Innerhalb von Sekunden fingen die Schindeln Feuer. Flammen schlugen durch das Dach. Die Bewohner ließen alles stehen und liegen – Webstühle, Fischernetze, Vorräte – und flohen aus ihren Behausungen, bevor über den Köpfen die Balken barsten. Die Feuersbrunst am Bodensee zerstörte 3370 vor Christus das Pfahlbaudorf von Arbon-Bleiche. Kurz darauf begrub eine Regenflut die verkokelten Reste.

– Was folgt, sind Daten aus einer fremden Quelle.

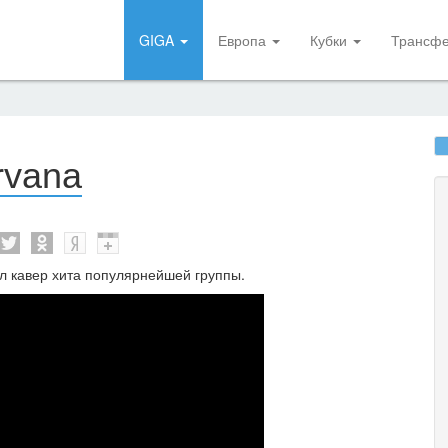
GIGA
Европа
Кубки
Трансф
rvana
 кавер хита популярнейшей группы.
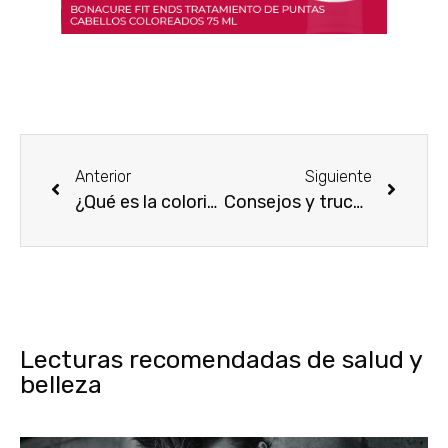
Anterior
Siguiente
¿Qué es la colorimetría y cómo saber qué color te sienta mejor?
Consejos y trucos para disimular las canas en las cejas
Lecturas recomendadas de salud y
belleza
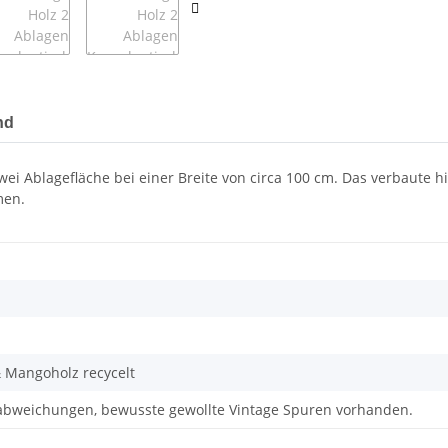
nd
i Ablagefläche bei einer Breite von circa 100 cm. Das verbaute hin
men.
& Mangoholz recycelt
rbabweichungen, bewusste gewollte Vintage Spuren vorhanden.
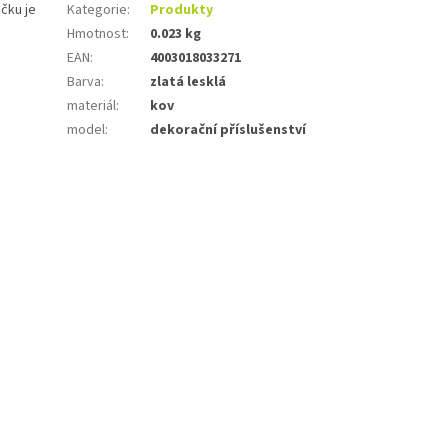
áčku je
Kategorie
:
Produkty
Hmotnost
:
0.023 kg
EAN
:
4003018033271
Barva
:
zlatá lesklá
materiál
:
kov
model
:
dekorační příslušenství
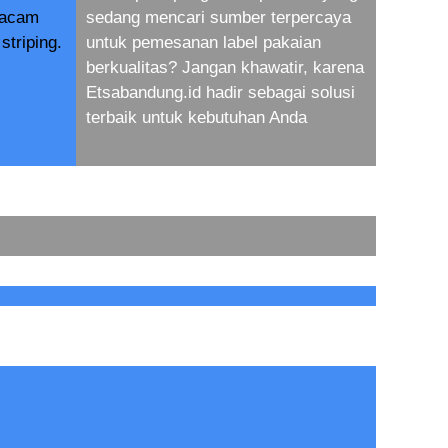
macam
sedang mencari sumber terpercaya
striping.
untuk pemesanan label pakaian
berkualitas? Jangan khawatir, karena
Etsabandung.id hadir sebagai solusi
terbaik untuk kebutuhan Anda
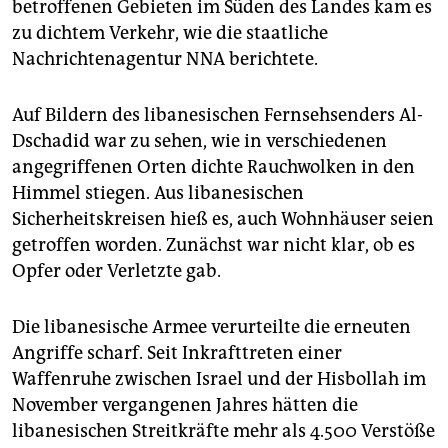
betroffenen Gebieten im Süden des Landes kam es
zu dichtem Verkehr, wie die staatliche
Nachrichtenagentur NNA berichtete.
Auf Bildern des libanesischen Fernsehsenders Al-
Dschadid war zu sehen, wie in verschiedenen
angegriffenen Orten dichte Rauchwolken in den
Himmel stiegen. Aus libanesischen
Sicherheitskreisen hieß es, auch Wohnhäuser seien
getroffen worden. Zunächst war nicht klar, ob es
Opfer oder Verletzte gab.
Die libanesische Armee verurteilte die erneuten
Angriffe scharf. Seit Inkrafttreten einer
Waffenruhe zwischen Israel und der Hisbollah im
November vergangenen Jahres hätten die
libanesischen Streitkräfte mehr als 4.500 Verstöße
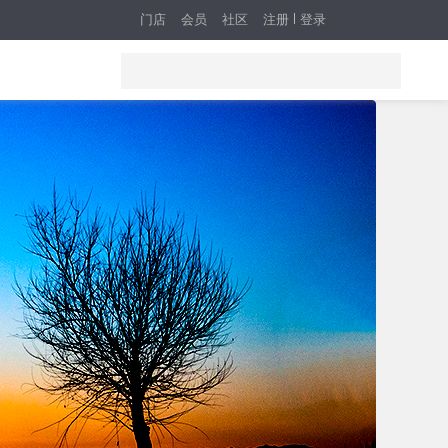
门店
会员
社区
注册
登录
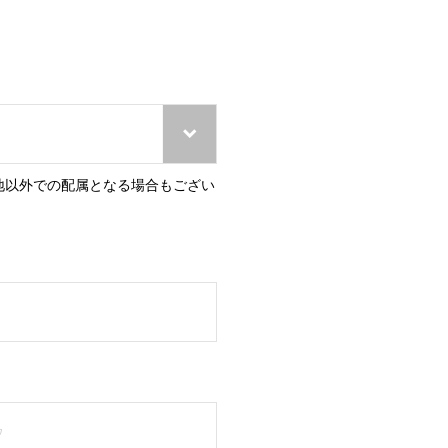
地以外での配属となる場合もござい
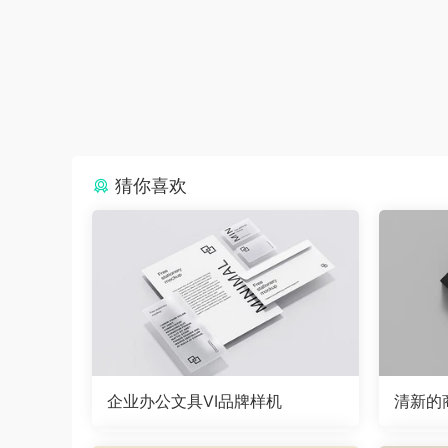
猜你喜欢
企业办公文具VI品牌样机
清新的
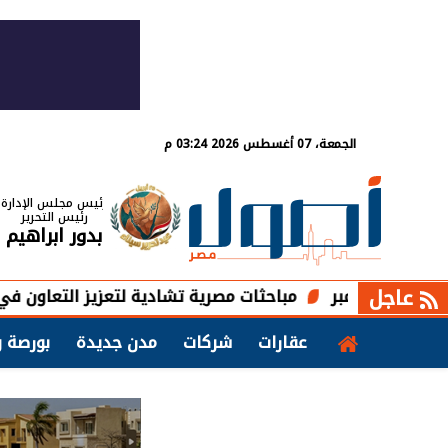
الجمعة، 07 أغسطس 2026 03:24 م
رئيس مجلس الإدارة
رئيس التحرير
بدور ابراهيم
عاجل
مباحثات مصرية تشادية لتعزيز التعاون في مشروعات 
عقارات
شركات
مدن جديدة
بورصة و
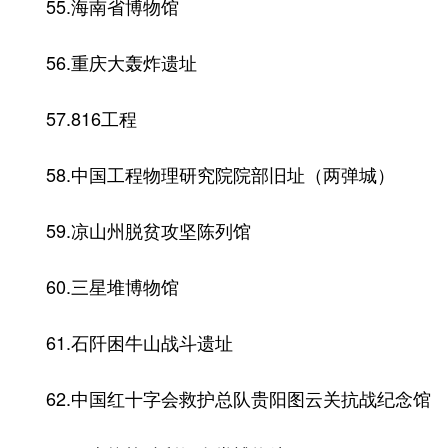
55.海南省博物馆
56.重庆大轰炸遗址
57.816工程
58.中国工程物理研究院院部旧址（两弹城）
59.凉山州脱贫攻坚陈列馆
60.三星堆博物馆
61.石阡困牛山战斗遗址
62.中国红十字会救护总队贵阳图云关抗战纪念馆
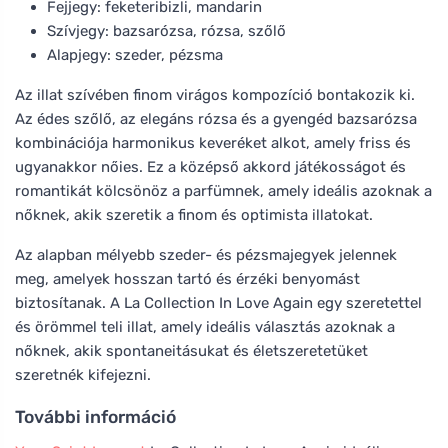
Fejjegy: feketeribizli, mandarin
Szívjegy: bazsarózsa, rózsa, szőlő
Alapjegy: szeder, pézsma
Az illat szívében finom virágos kompozíció bontakozik ki.
Az édes szőlő, az elegáns rózsa és a gyengéd bazsarózsa
kombinációja harmonikus keveréket alkot, amely friss és
ugyanakkor nőies. Ez a középső akkord játékosságot és
romantikát kölcsönöz a parfümnek, amely ideális azoknak a
nőknek, akik szeretik a finom és optimista illatokat.
Az alapban mélyebb szeder- és pézsmajegyek jelennek
meg, amelyek hosszan tartó és érzéki benyomást
biztosítanak. A La Collection In Love Again egy szeretettel
és örömmel teli illat, amely ideális választás azoknak a
nőknek, akik spontaneitásukat és életszeretetüket
szeretnék kifejezni.
További információ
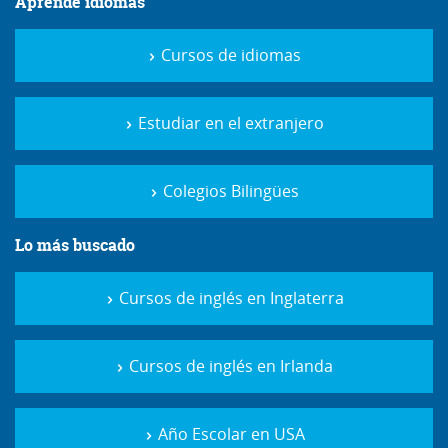
Aprende idiomas
Cursos de idiomas
Estudiar en el extranjero
Colegios Bilingües
Lo más buscado
Cursos de inglés en Inglaterra
Cursos de inglés en Irlanda
Año Escolar en USA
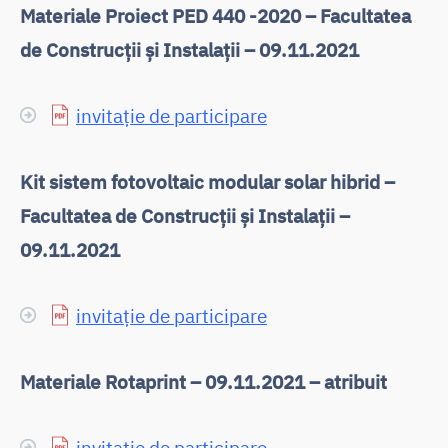
Materiale Proiect PED 440 -2020 –
Facultatea
de Construcții și Instalații – 09.11.2021
invitație de participare
Kit sistem fotovoltaic modular solar hibrid –
Facultatea de Construcții și Instalații –
09.11.2021
invitație de participare
Materiale Rotaprint – 09.11.2021 – atribuit
invitație de participare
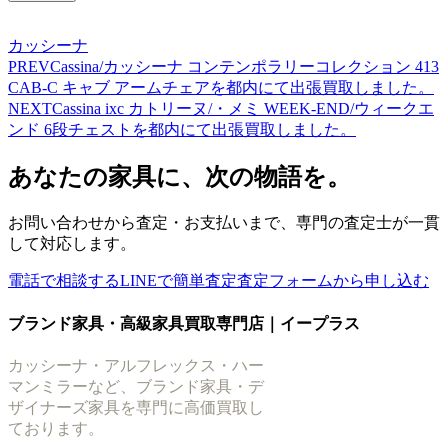
カッシーナ
PREV
Cassina/カッシーナ コンテンポラリーコレクション 413
CAB-C キャブ アームチェアを都内にて出張買取しました。
NEXT
Cassina ixc カトリーヌ/・メミ WEEK-END/ウィークエ
ンド 6段チェストを都内にて出張買取しました。
あなたの家具に、次の物語を。
お問い合わせから査定・お支払いまで、専門の査定士が一貫
して対応します。
電話で相談する
LINEで簡単査定
査定フォームから申し込む
ブランド家具・高級家具買取専門店｜イープラス
カッシーナ・アルフレックス・ハー
マンミラーなど、ブランド家具・デ
ザイナーズ家具を専門に高価買取し
ております。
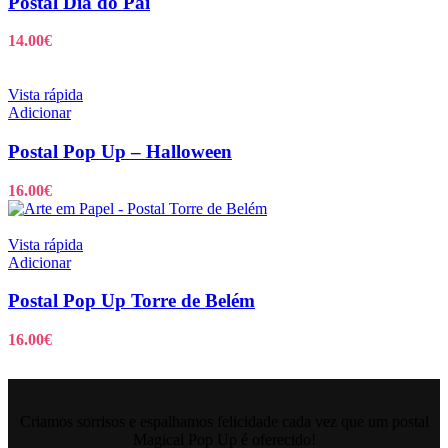
Postal Dia do Pai
14.00
€
Vista rápida
Adicionar
Postal Pop Up – Halloween
16.00
€
Vista rápida
Adicionar
Postal Pop Up Torre de Belém
16.00
€
Criamos sorrisos e espalhamos felicidade cada vez que um postal
Magical Pop Up é oferecido!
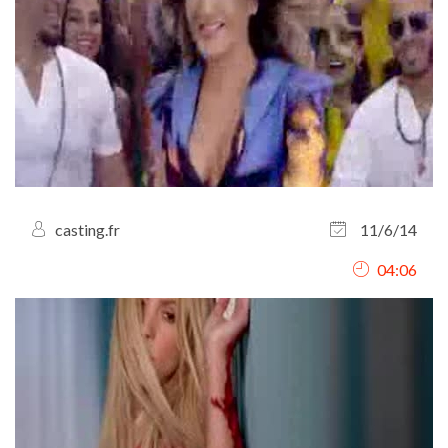
casting.fr
11/6/14
04:06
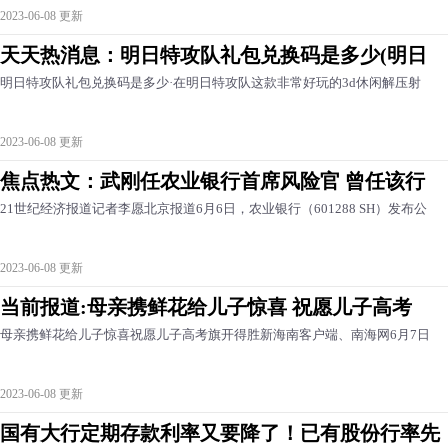
2023-06-08 更新
天天热消息：明日特攻队礼包兑换码是多少(明日
明日特攻队礼包兑换码是多少·在明日特攻队这款非常好玩的3d休闲解压射
2023-06-08 更新
焦点热文：武刚任农业银行首席风险官 曾任该行
21世纪经济报道记者李愿北京报道6月6日，农业银行（601288 SH）发布公
2023-06-08 更新
当前报道:母亲携鲜花给儿子惊喜 祝愿儿子高考
母亲携鲜花给儿子惊喜祝愿儿子高考旗开得胜新海南客户端、南海网6月7日
2023-06-08 更新
国有大行定期存款利率又要降了！已有股份行率先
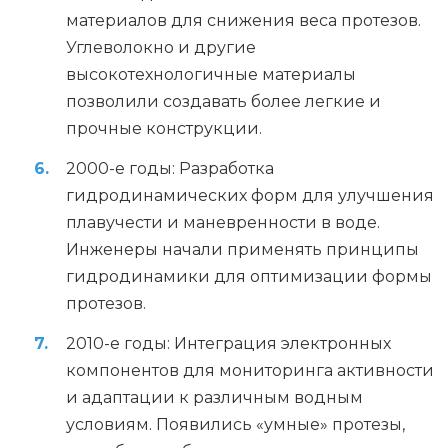
материалов для снижения веса протезов.
Углеволокно и другие
высокотехнологичные материалы
позволили создавать более легкие и
прочные конструкции.
2000-е годы: Разработка
гидродинамических форм для улучшения
плавучести и маневренности в воде.
Инженеры начали применять принципы
гидродинамики для оптимизации формы
протезов.
2010-е годы: Интеграция электронных
компонентов для мониторинга активности
и адаптации к различным водным
условиям. Появились «умные» протезы,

Für die Schweizer Archäologen, die über fünf Jahrtausende später die Trümmer freilegten, ist die Katastrophe ein "Riesenglücksfall". Urs Leuzinger, Grabungsleiter von "Arbon-Bleiche 3", gerät ins Schwärmen: "Der Brand, die schnelle Überschwemmung, die meterdicke Sandschicht haben alles konserviert." Sogar grüne Mistelzweige und Fischschuppen sind erhalten.

Ad hoc taten sich nach der Entdeckung 1983 das Amt für Archäologie des Kantons Thurgau und das Institut für Prähistorische und Naturwissenschaftliche Archäologie (IPNA) der Universität Basel zu einem mehrere Millionen Franken teuren Projekt zusammen. Tausend Quadratmeter des Dorfes gruben die Archäologen in den neunziger Jahren aus, registrierten minutiös jeden noch so winzigen Fund: hier ein Stück Bauholz, dort eine Tierrippe, Getreide, Schmuckperlen. Sechs Jahre dauerte die Auswertung. Der Bericht wird im kommenden Herbst publiziert – er bietet verblüffende Einblicke in das Leben am See.

Rindersteaks contra Schweinekeulen

Der Blick in die Gebeinekiste erlaubt Rückschlüsse auf die Speisenfolgen in der Holzbausiedlung. Die Analyse von 70000 Tierknochen und 48000 Fischresten zeigte, dass hier zwei unterschiedliche Gemeinschaften Tür an Tür lebten. Grillten die Bewohner auf der seefernen Seite im Norden mit Vorliebe Fleisch vom Rind, ergötzte sich der Süden des Dorfs an Schweinekeulen. "Ein Austausch in größerem Stil hat nicht stattgefunden", vermutet Jörg Schibler vom IPNA.

Im November und Dezember fuhren die Bewohner der südlichen Dorfhälfte in Einbäumen hinaus und fingen Bodenseefelchen – eine Delikatesse. Den flinken Fisch zu fangen muss für die Pfahlbaugourmets ein enormer Kraftakt gewesen sein. "Das war eine Gemeinschaftsleistung von mehreren Einbäumen aus", sagt Heide Hüster-Plogmann, die die Fischreste ausgewertet hat. Warum aber verteilten die Fischer ihren Fang nicht im ganzen Dorf? Den Bewohnern im Norden blieb der Genuss weitgehend verwehrt. Dort begnügte man sich mit Getier aus der Flachwasserzone, das mit Reusen, Netzen oder Angeln leicht zu fangen war.

Was aber steckt hinter dem kulinarischen Graben im Pfahlbaudorf? Ein gesellschaftlicher Zwist? Oder hatten die Leute im Norden nur keinen Zugang zu Booten, um auf dem See der zarten Felche nachzujagen?

Die Analyse von Getreideresten brachte Stefanie Jacomet, die mit Jörg Schibler die archäobiologischen Auswertungen leitete, auf die Spur von Emmer, einer primitiven Weizenart, die man in Siedlungen der früheren Pfyner Kultur (3900 bis 3600 vor Christus) kaum findet. "Der hohe Emmeranteil kommt aus dem Osten", ist sie überzeugt. Auch andere Indizien sprechen für florierende Ostimporte, etwa der hohe Anteil der Ölpflanze Lein und der schlagartig gewachsene Appetit auf Sauen. Denn in der Arboner Kultur schnellt der Schweineschnitzelkonsum in die Höhe. "Das riecht nach einem starken Einfluss", unterstreicht Schibler.